Genere: Contemporary Romance m/m /Sport Romance

Trama Ogni mattina mi sveglio e so che ruolo devo interpretare, chi devo essere, cosa le persone si aspettano che io sia.
Sono Jamie, il campione.
Sono un esempio di forza e determinazione, di integrità e di lealtà.
Sono il loro idolo e sono invincibile.
E poco importa se la sera, quando rientro nel mio appartamento, tutto mi sento fuorché un campione. Perché quando i riflettori si spengono e la folla si placa ed io resto solo con me stesso, torno a essere semplicemente me.
Ma cosa succede se poi qualcuno inizia a capire? Se qualcuno non ci crede alle tue stronzate, se qualcuno inizia a cercare qualcosa di più di quello di cui tutti si accontentano?
Cosa fai quando incontri l’unica persona che sa dove guardare e come farlo?
Le permetti di riportare in vita quello che non esiste più anche sapendo che vorrà dire la fine o continui a nasconderti, sperando che non scavi così a fondo tanto da ritrovarne ogni resto?
Sono Jamie Murray e sto per dare il via a questa partita e anche se so che sarà una di quelle sfide che segneranno per sempre la tua carriera, io giocherò con l’intenzione di perdere.
Perché so di doverlo perdere.
Non tornerò mai indietro.
Neanche per amore.
Neanche per il suo.

Jamie

Recensione di Sara B. – Jamie (O’Connors Brothers #4) di A.S. Kelly

Eccoci qui, finalmente sono arrivata alla fine (momentanea) di questa bellissima serie.
Come saprete dalla recensione di Ian, ho aspettato l’uscita di questo libro per decidermi a iniziare la serie.
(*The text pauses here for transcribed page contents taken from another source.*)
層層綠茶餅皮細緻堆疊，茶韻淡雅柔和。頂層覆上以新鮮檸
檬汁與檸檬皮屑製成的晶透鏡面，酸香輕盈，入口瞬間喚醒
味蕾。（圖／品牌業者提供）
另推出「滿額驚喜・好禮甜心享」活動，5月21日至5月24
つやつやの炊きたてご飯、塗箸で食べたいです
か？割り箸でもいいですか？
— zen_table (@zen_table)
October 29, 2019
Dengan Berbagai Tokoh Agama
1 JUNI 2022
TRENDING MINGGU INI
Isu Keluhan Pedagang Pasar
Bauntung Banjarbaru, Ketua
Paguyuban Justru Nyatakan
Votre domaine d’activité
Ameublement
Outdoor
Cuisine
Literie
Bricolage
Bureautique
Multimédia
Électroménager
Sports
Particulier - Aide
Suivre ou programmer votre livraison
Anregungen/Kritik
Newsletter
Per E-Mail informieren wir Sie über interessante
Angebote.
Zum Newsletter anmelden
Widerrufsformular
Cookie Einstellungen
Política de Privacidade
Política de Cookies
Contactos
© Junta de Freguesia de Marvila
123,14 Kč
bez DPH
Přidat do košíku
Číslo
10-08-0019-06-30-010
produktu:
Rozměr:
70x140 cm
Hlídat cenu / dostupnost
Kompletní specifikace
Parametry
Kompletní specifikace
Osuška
Non sapevo come sarebbe stata. Non sapevo se mi sarebbe piaciuta, se avrei amato oppure odiato i personaggi. Non sapevo nulla, ma mi sono buttata, con tanto di rincorsa, dentro ogni storia, rimanendone sempre e comunque piacevolmente stupita.
Ogni volta che finisci un libro, questo ti ha lasciato una parte di sé, ma si è preso una parte di te. Questi quattro libri mi hanno lasciato tanto, mi hanno insegnato tanto.
La capacità di accettare l’amore, la forza che ci vuole a perdonare, la capacità di essere se stessi e smetterla di nascondersi dietro una maschera. E, infine, Jamie mi ha insegnato quanto sia difficile dimenticare il passato, andare avanti senza mai farlo davvero. Mi ha insegnato che anche quando la situazione è brutta davvero, avremo sempre una persona capace di alleviare il dolore. Avremo sempre la nostra casa.
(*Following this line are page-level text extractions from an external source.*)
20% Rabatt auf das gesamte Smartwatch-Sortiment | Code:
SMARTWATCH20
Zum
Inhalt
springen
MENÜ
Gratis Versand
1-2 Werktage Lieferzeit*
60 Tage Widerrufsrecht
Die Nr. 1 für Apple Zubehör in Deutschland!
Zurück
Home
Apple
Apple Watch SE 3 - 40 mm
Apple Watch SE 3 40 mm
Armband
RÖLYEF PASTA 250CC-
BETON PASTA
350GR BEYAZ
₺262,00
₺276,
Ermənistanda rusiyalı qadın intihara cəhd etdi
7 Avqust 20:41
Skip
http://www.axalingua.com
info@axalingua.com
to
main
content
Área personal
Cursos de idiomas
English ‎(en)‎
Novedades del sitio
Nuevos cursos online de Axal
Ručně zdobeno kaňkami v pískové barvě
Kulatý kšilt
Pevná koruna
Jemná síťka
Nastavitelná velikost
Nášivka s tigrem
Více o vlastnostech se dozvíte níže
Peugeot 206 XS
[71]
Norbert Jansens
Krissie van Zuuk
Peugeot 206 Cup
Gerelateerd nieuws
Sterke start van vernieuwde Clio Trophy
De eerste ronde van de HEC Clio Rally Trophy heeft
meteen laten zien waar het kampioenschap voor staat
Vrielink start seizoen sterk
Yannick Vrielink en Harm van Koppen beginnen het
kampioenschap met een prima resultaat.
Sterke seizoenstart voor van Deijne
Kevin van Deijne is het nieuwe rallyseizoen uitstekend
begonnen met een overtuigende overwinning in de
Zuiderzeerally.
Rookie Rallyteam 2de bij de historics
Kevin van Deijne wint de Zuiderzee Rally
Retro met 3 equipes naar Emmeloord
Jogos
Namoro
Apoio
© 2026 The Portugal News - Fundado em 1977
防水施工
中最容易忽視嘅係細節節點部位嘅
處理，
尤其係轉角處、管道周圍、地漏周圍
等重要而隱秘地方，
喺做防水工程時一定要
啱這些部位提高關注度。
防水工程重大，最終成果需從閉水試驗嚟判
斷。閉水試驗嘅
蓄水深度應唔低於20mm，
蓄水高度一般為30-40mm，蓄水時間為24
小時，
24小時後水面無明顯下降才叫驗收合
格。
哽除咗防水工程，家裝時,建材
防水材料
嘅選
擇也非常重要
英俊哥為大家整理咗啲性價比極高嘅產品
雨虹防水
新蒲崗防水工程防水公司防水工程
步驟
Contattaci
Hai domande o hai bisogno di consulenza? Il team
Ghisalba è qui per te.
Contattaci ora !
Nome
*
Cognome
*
“Non ho un’ossessione per il dottore, non voglio sapere ogni minimo dettaglio della sua vita. Sono solo un tipo curioso, uno che si fa gli affari altrui, uno che.. Okay, ho una specie di ossessione per il dottore, ma non è una cosa grave. Sono sicuro di poter guarire.”

Abbiamo conosciuto Martin e Jamie nei libri precedenti. Abbiamo visto quanto fosse saggio Jamie, capace di dare consigli a tutti. Tranne a se stesso. Jamie, un uomo che è stato fatto a pezzi quando era ancora troppo piccolo per difendersi, un bambino che ha visto la sorella affrontare il peggio solo per proteggerlo.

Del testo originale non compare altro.